Timely and staged fine adjustment of pH and NH according to actual growth condition of particles in the growth process 4 + The process parameters are equal, thereby being beneficial to controlling free M in the system 2+ And OH - The concentration is controlled to regulate the supersaturation degree of the system, prevent the generation of small balls in the growth process and keep the normal fluctuation of particles. The nickel-iron-manganese ternary precursor with large particles and high iron content obtained by the process method basically has no small balls in the growth process, can smoothly grow to the target granularity of 5.0 mu m or more, has better sphericity and is suitable for industrial mass production.
In an alternative embodiment, the target particle size D50 is 5 to 20 μm;
in an alternative embodiment, the target particle size D50 is from 5 to 10 μm.
In the preferred embodiment of the present invention, the molar ratio of nickel, iron and manganese in the mixed metal salt solution can be any ratio, i.e. the chemical formula of Ni x Fe y Mn 1-x-y (OH) 2 Wherein x may have a value of 0.1, 0.2, 0.3, 0.4, 0.5, 0.6, 0.7, 0.8, 0.9, etc., and y may have a value of 0.1, 0.2, 0.3, 0.4, 0.5, 0.6, 0.7, 0.8, 0.9, etc. For example, the molar ratio of nickel element, iron element and manganese element is 0.20.
In an alternative embodiment, the inert gas is nitrogen. The inert gas can protect Fe 2+ To prevent it from being oxidized to Fe in the feed liquid 3+ Result in prior to Ni 2+ 、Mn 2+ Precipitation occurs, and pellets are produced.
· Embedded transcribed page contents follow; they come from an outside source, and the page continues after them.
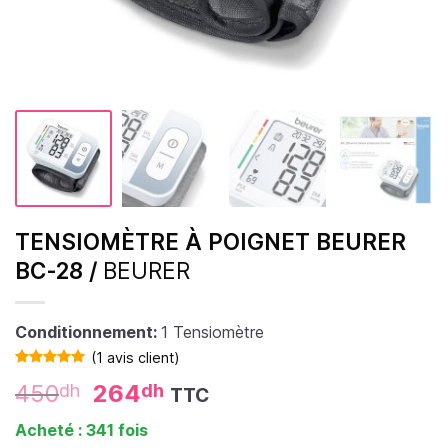
TENSIOMÈTRE À POIGNET BEURER
BC-28 /
BEURER
Conditionnement:
1 Tensiomètre
(
1
avis client)
Noté
1
5.00
450
264
dh
dh
TTC
sur 5 basé
sur
notation
client
Acheté : 341 fois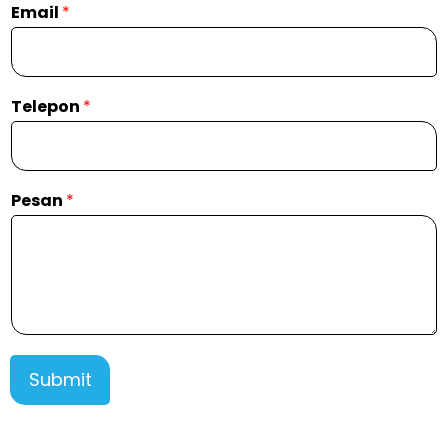
Email
*
Telepon
*
Pesan
*
Submit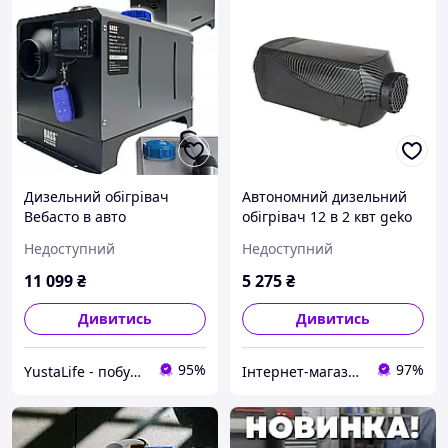
Дизельний обігрівач
Автономний дизельний
Вебасто в авто
обігрівач 12 в 2 квт geko
автономний переносний
g80452, передпусковий
Недоступний
Недоступний
обігрівач дизельний 12
обігрівач, обігрівач для
220 вольт Вебаст
авто
11 099
₴
5 275
₴
дизельний обігрівач +
подарунок
Дивитись
Дивитись
95%
97%
YustaLife - побутові товари, техніка, туризм
Інтернет-магазин якісних інструментів ''VERFO''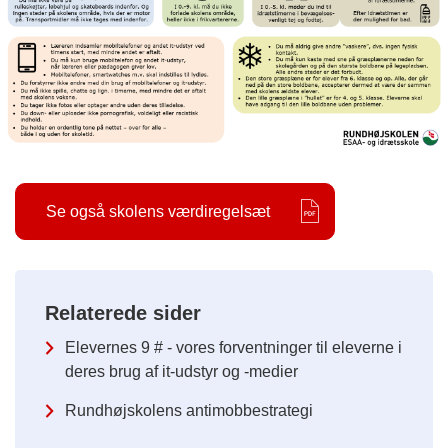
Se også skolens værdiregelsæt
Relaterede sider
Elevernes 9 # - vores forventninger til eleverne i
deres brug af it-udstyr og -medier
Rundhøjskolens antimobbestrategi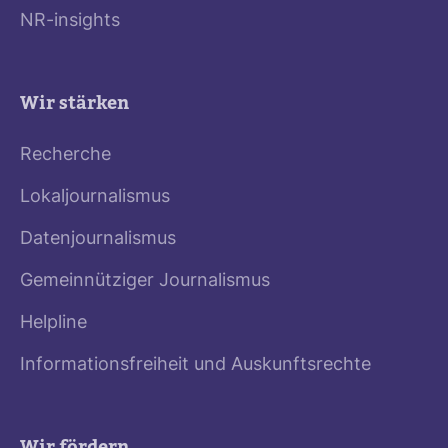
NR-insights
Wir stärken
Recherche
Lokaljournalismus
Datenjournalismus
Gemeinnütziger Journalismus
Helpline
Informationsfreiheit und Auskunftsrechte
Wir fördern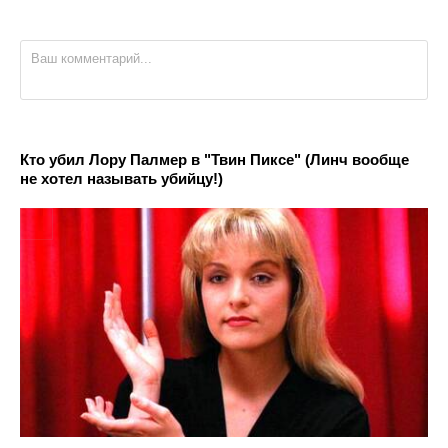
Кто убил Лору Палмер в "Твин Пиксе" (Линч вообще
не хотел называть убийцу!)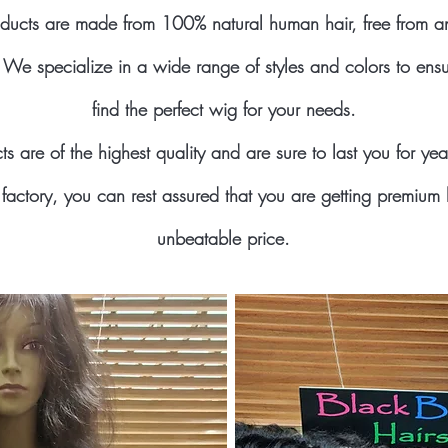
ducts are made from 100% natural human hair, free from a
 We specialize in a wide range of styles and colors to ensu
find the perfect wig for your needs.
s are of the highest quality and are sure to last you for ye
factory, you can rest assured that you are getting premium 
unbeatable price.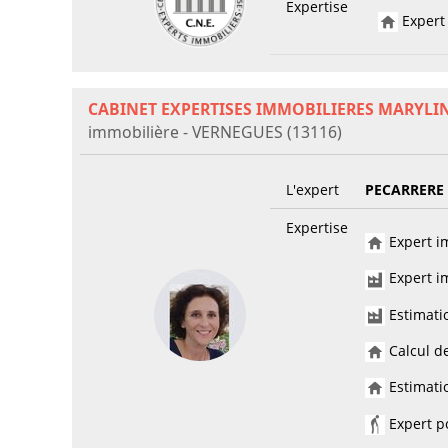
Expertise
Expert 
CABINET EXPERTISES IMMOBILIERES MARYLI
immobilière - VERNEGUES (13116)
L'expert
PECARRERE
Expertise
Expert im
Expert im
Estimati
Calcul de
Estimatio
Expert po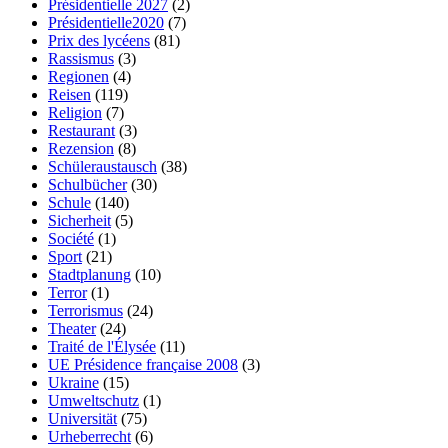
Présidentielle 2027
(2)
Présidentielle2020
(7)
Prix des lycéens
(81)
Rassismus
(3)
Regionen
(4)
Reisen
(119)
Religion
(7)
Restaurant
(3)
Rezension
(8)
Schüleraustausch
(38)
Schulbücher
(30)
Schule
(140)
Sicherheit
(5)
Société
(1)
Sport
(21)
Stadtplanung
(10)
Terror
(1)
Terrorismus
(24)
Theater
(24)
Traité de l'Élysée
(11)
UE Présidence française 2008
(3)
Ukraine
(15)
Umweltschutz
(1)
Universität
(75)
Urheberrecht
(6)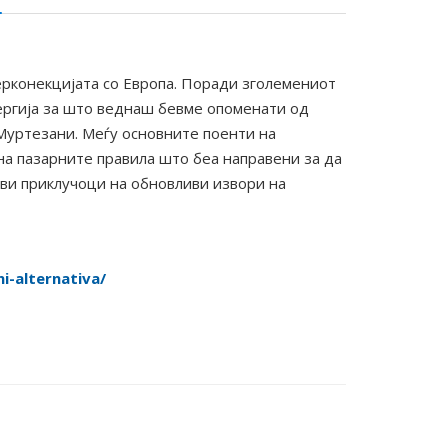
ерконекцијата со Европа. Поради зголемениот
ергија за што веднаш бевме опоменати од
Муртезани. Меѓу основните поенти на
на пазарните правила што беа направени за да
ови приклучоци на обновливи извори на
i-alternativa/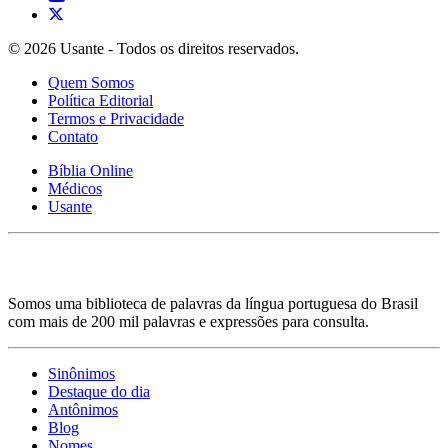
© 2026 Usante - Todos os direitos reservados.
Quem Somos
Política Editorial
Termos e Privacidade
Contato
Bíblia Online
Médicos
Usante
Somos uma biblioteca de palavras da língua portuguesa do Brasil
com mais de 200 mil palavras e expressões para consulta.
Sinônimos
Destaque do dia
Antônimos
Blog
Nomes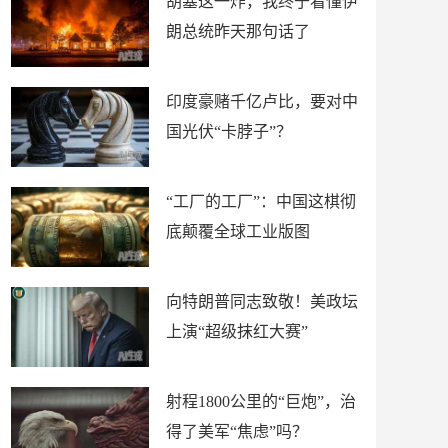
胡塞这一炸，我终于看懂伊
朗总统昨天那句话了
印度豪赌千亿卢比，要对中
国光伏“卡脖子”？
“工厂的工厂”：中国这棋彻
底颠覆全球工业版图
向特朗普同志致敬！美政坛
上演“超级抹红大赛”
射程1800公里的“巨炮”，治
得了美军“焦虑”吗？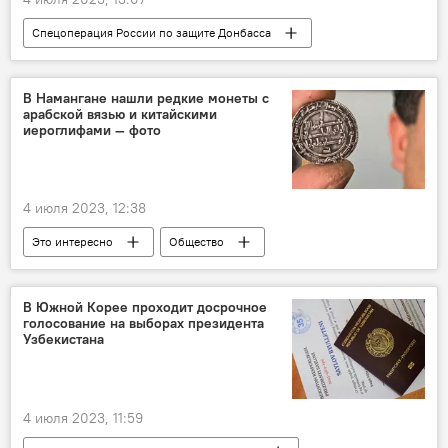
Спецоперация России по защите Донбасса
В мире
Россия
Вооруженные силы
безопасность
В Намангане нашли редкие монеты с
арабской вязью и китайскими
ВСУ
Украина
иероглифами — фото
4 июля 2023, 12:38
Это интересно
Общество
Узбекистан
Наманганская область
археологические раскопки
Находка
В Южной Корее проходит досрочное
голосование на выборах президента
монеты
Фото
Узбекистана
4 июля 2023, 11:59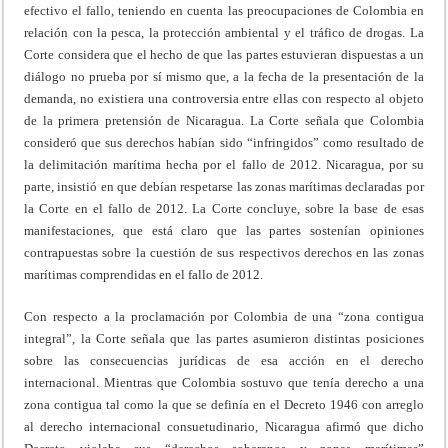
efectivo el fallo, teniendo en cuenta las preocupaciones de Colombia en
relación con la pesca, la protección ambiental y el tráfico de drogas. La
Corte considera que el hecho de que las partes estuvieran dispuestas a un
diálogo no prueba por sí mismo que, a la fecha de la presentación de la
demanda, no existiera una controversia entre ellas con respecto al objeto
de la primera pretensión de Nicaragua. La Corte señala que Colombia
consideró que sus derechos habían sido “infringidos” como resultado de
la delimitación marítima hecha por el fallo de 2012. Nicaragua, por su
parte, insistió en que debían respetarse las zonas marítimas declaradas por
la Corte en el fallo de 2012. La Corte concluye, sobre la base de esas
manifestaciones, que está claro que las partes sostenían opiniones
contrapuestas sobre la cuestión de sus respectivos derechos en las zonas
marítimas comprendidas en el fallo de 2012.
Con respecto a la proclamación por Colombia de una “zona contigua
integral”, la Corte señala que las partes asumieron distintas posiciones
sobre las consecuencias jurídicas de esa acción en el derecho
internacional. Mientras que Colombia sostuvo que tenía derecho a una
zona contigua tal como la que se definía en el Decreto 1946 con arreglo
al derecho internacional consuetudinario, Nicaragua afirmó que dicho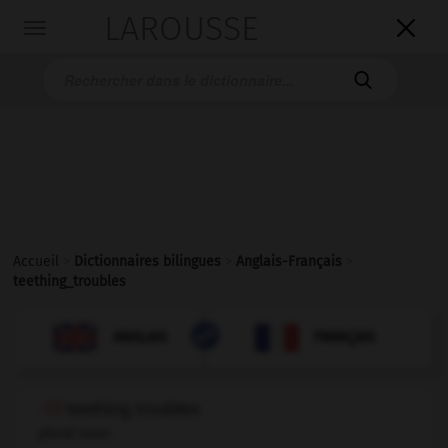
LAROUSSE

Toggle
navigation

Accueil
>
Dictionnaires bilingues
>
Anglais-Français
>
teething_troubles

FRANÇAIS
ANGLAIS
ANGLAIS
FRANÇAIS
teething troubles
plural noun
In an alternative embodiment, after the particle size of the product reaches the target particle size, the product is sequentially subjected to aging, centrifugation, drying, sieving and demagnetizing operations.
In a second aspect, the invention also provides a simple preparation method of the nickel-iron-manganese layered hydroxide precursor, and the particle size D50 of the prepared nickel-iron-manganese layered hydroxide precursor is 1-20 μm.
In a third aspect, the invention also provides a preparation method of the nickel-iron-manganese layered oxide material, which comprises the following steps: the nickel-iron-manganese layered hydroxide precursor prepared by the preparation method of the nickel-iron-manganese layered hydroxide precursor is respectively and uniformly mixed with a sodium source and then fed at high temperatureCalcining to obtain the layered Ni-Fe-Mn oxide material Na (Ni) x Fe y Mn 1-x-y )O 2 ,(0<x<1,0<y<1)。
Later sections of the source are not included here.